▶ _Task to carry out_
Which lines of the entries below contain the string "Trung"? Copy each one.

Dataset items
########################################

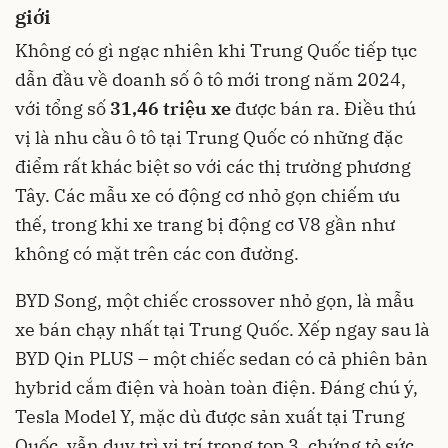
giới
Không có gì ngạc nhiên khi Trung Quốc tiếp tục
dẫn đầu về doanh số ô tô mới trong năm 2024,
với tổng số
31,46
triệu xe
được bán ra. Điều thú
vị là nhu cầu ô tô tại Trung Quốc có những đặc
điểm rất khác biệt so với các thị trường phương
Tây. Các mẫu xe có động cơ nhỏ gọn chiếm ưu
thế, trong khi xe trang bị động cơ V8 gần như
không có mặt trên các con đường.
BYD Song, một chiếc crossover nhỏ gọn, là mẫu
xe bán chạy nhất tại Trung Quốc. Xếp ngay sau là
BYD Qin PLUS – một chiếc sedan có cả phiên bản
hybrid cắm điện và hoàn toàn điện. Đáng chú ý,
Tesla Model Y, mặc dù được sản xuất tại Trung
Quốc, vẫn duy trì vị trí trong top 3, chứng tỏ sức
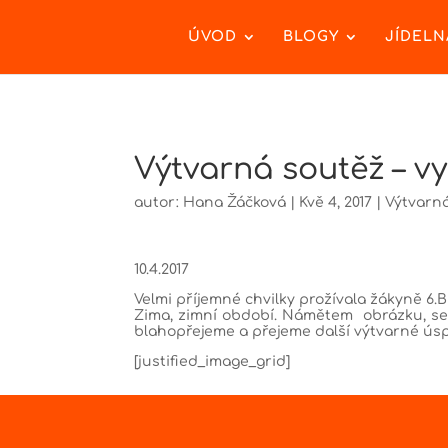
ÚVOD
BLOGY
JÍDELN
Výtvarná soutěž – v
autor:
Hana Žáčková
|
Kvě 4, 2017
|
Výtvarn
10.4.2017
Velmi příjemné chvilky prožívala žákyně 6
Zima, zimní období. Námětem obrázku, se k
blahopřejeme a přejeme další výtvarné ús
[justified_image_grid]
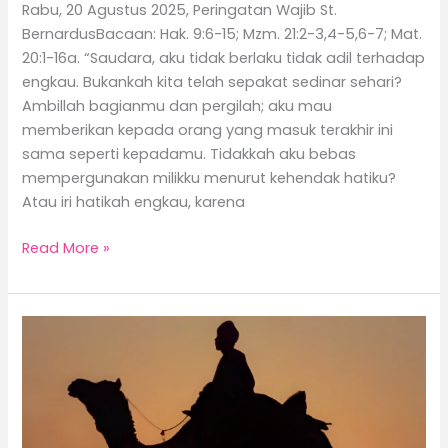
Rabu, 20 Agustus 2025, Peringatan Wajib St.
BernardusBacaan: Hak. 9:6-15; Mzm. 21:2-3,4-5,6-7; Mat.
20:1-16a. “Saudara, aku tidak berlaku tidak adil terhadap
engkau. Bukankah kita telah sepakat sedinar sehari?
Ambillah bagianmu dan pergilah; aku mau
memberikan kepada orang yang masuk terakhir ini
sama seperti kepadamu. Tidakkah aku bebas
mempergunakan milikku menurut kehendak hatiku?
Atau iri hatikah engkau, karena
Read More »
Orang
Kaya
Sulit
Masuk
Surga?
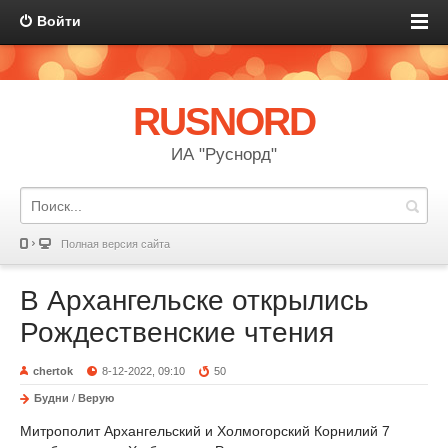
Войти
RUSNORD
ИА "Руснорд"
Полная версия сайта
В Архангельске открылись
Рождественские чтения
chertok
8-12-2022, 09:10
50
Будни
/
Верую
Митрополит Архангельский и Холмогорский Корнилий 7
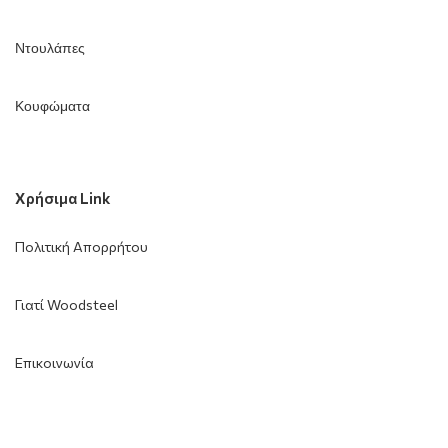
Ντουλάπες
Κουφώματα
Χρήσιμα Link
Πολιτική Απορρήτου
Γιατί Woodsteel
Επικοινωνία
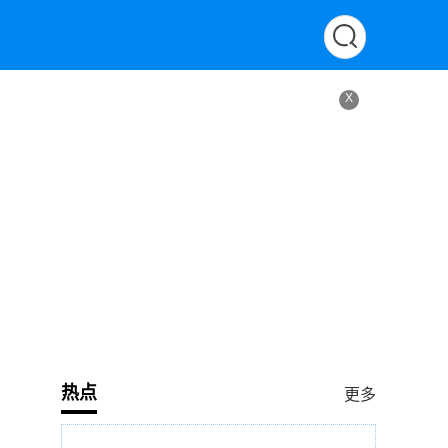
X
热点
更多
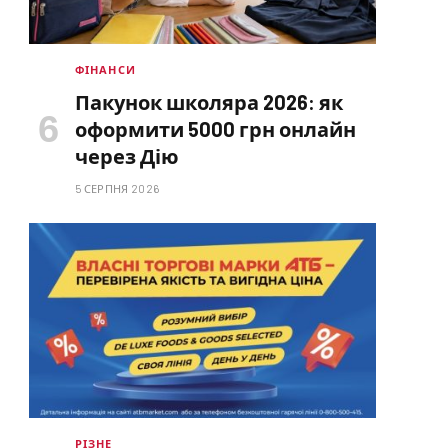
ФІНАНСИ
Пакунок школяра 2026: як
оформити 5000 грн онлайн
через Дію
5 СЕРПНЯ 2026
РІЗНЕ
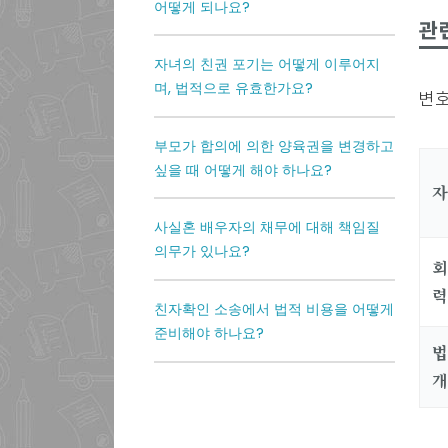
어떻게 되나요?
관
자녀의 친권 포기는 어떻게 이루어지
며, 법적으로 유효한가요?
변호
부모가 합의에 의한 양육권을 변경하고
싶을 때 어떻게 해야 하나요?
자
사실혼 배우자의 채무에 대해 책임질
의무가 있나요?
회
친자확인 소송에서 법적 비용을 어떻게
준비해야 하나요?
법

########################################

▶ _Task result_
Không có gì ngạc nhiên khi Trung Quốc tiếp tục
vị là nhu cầu ô tô tại Trung Quốc có những đặc
xe bán chạy nhất tại Trung Quốc. Xếp ngay sau là
Tesla Model Y, mặc dù được sản xuất tại Trung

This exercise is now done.